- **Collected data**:

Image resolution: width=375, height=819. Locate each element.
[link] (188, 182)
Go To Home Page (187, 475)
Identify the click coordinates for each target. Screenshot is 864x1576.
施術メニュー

==

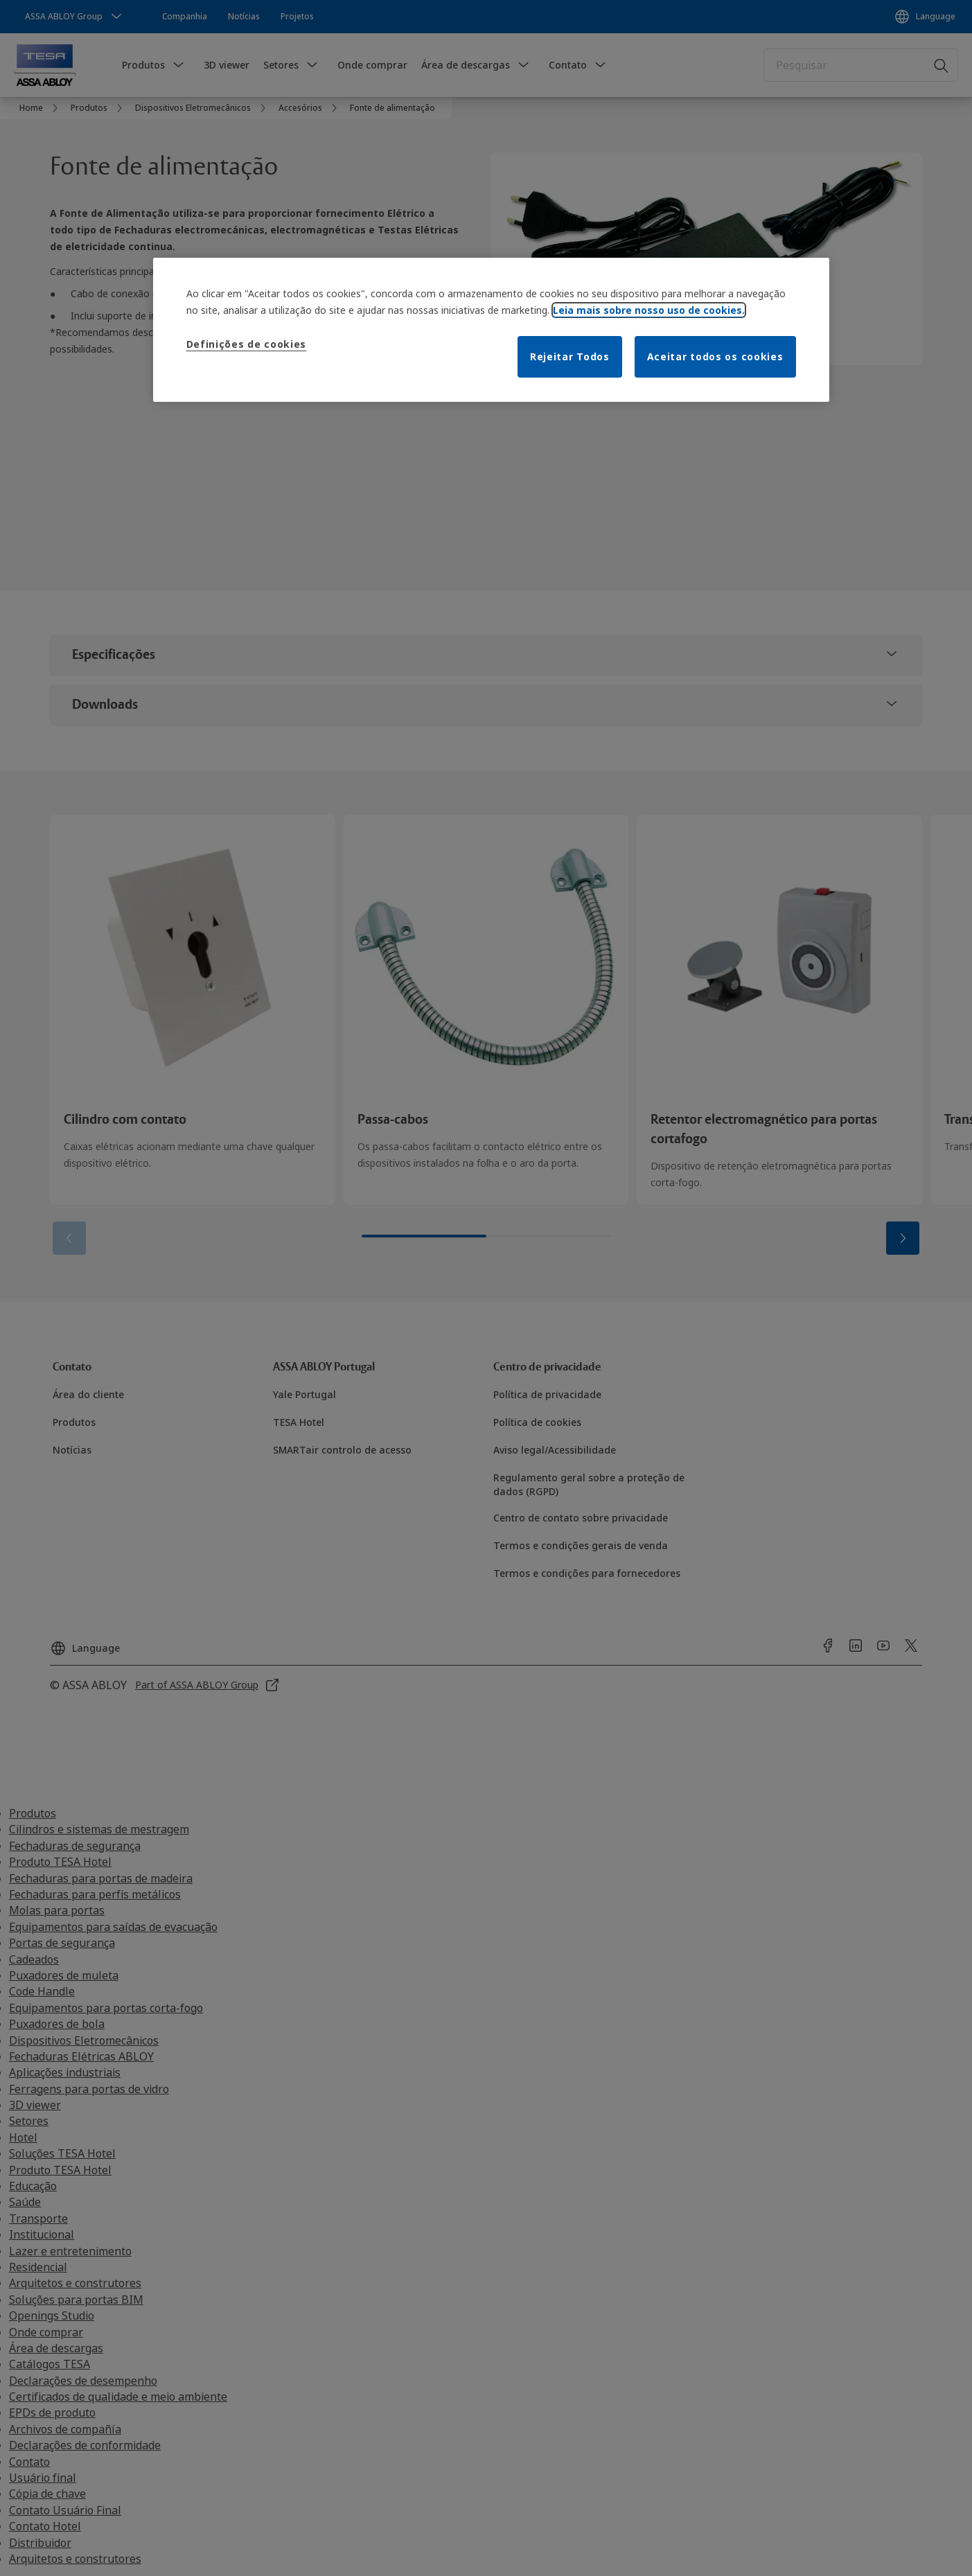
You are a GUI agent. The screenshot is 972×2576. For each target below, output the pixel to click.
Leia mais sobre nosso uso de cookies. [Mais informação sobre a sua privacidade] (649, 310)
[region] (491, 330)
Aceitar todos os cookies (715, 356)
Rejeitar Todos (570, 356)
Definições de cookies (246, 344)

--

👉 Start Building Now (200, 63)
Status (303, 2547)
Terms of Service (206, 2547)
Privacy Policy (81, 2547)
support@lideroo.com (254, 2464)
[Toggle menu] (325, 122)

- **Exercise brief**:
Identify each line in the entries with the word "click" and copy it.

- **Final answer**:
Identify the click coordinates for each target. Screenshot is 864x1576.
You are a GUI agent. The screenshot is 972×2576. For each target below, output the pixel to click.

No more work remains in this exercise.